分别计算白洋淀春、夏两季表层水体中Ant/(Phe+Ant)、 Flu/(Pyr+Flu)和BaA/(BaA+Chr)比值,以Ant/(Phe+Ant)为X轴,Flu/(Pyr+Flu)为Y轴,BaA/(BaA+Chr)为Z轴作PAHs来源诊断图,结果如图 4所示. 从中可以看出,在白洋淀春季表层水体中,所有监测断面Ant/(Phe+Ant)比值均大于0.1,Flu/(Pyr+Flu)比值在枣林庄和前塘小于0.4,在端村介于0.4和0.5之间,其他监测断面均大于0.5,所有断面BaA/(BaA+Chr)比值均介于0.2和0.35之间; 在白洋淀夏季表层水体中,所有监测断面Ant/(Phe+Ant)比值均大于0.1,Flu/(Pyr+Flu)比值在枣林庄小于0.4,在王家寨、光淀张庄和端村介于0.4和0.5之间,其他监测断面均大于0.5,BaA/(BaA+Chr)比值小于0.2的断面有大张庄、留通、圈头和采蒲台,其他断面均介于0.2~0.35之间. 可见从PAHs同分异构体比值来看,白洋淀表层水体中PAHs主要来源于燃烧源,部分监测断面还存在石油源,并且在春夏两季无明显差别. 该诊断结果与白洋淀实际情况相符,淀区内村庄和人口众多,每天产生大量的生活污水,还有居民日常生活中的煤炭、木柴等燃料的燃烧,以及交通运输及捕鱼、旅游等活动过程中机动船舶所需柴油、汽油等油料的燃烧、泄漏及含油污水排放和尾气排放; 同时,来自白洋淀上游保定市的生活污水和工业废水也大量排入淀内,上述原因构成白洋淀表层水体PAHs的主要来源.

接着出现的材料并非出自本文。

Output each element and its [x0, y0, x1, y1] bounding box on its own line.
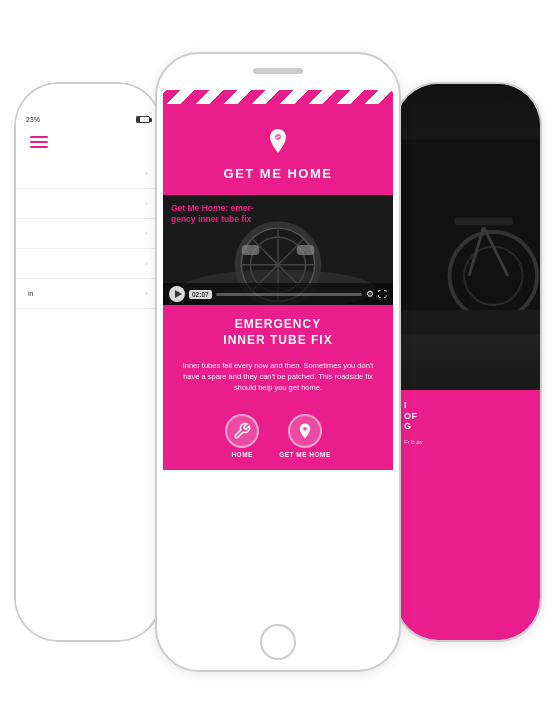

图 4 白洋淀春、夏两季水体中PAHs来源诊断三维图 Fig. 4 Plots of PAHs isomer pair ratios for source identification in surface water of Baiyangdian Lake in spring and summer

2.1.4 白洋淀表层水体PAHs污染水平

PAHs水质标准是反映其在水体中污染水平的重要指示. 表 2是中国地表水环境质量标准[42]、美国环保署颁布的国家水质标准[43]、欧盟水框架指令[44]和加拿大环境质量准则[45]中规定的PAHs浓度限值. 从中可以看出,白洋淀春、夏两季表层水体PAHs浓度均不超过上述标准规定的限值.

表 2 不同国家或组织PAHs水质标准1)/ng·L-1 Table 2 Standards for water quality of PAHs developed by different countries or organizations /ng·L-1

由于PAHs脂溶性强,水体中的PAHs可通过食物链在生物体内富集放大,再通过鱼类及贝类被人类食用而进入人类体内,对人类健康构成威胁. 一些国家和国际组织通过可获得的大量毒理学数据及一系列外推方法制定了水生生物暴露于PAHs污染水体的安全标准[46](如表 3),安全标准中的数据指示的是水生生物,尤其是贻贝和牡蛎等滤食软体动物生物累积水体中相应浓度的PAHs,通过食物链进而能够对人类健康构成威胁的PAHs浓度. 参考国际上不同国家的安全标准,由表 3可知,白洋淀春、夏两季表层水体中各单体PAHs均未超过各国制定的安全标准,但PAHs总浓度超过了美国环境质量标准的规定限值.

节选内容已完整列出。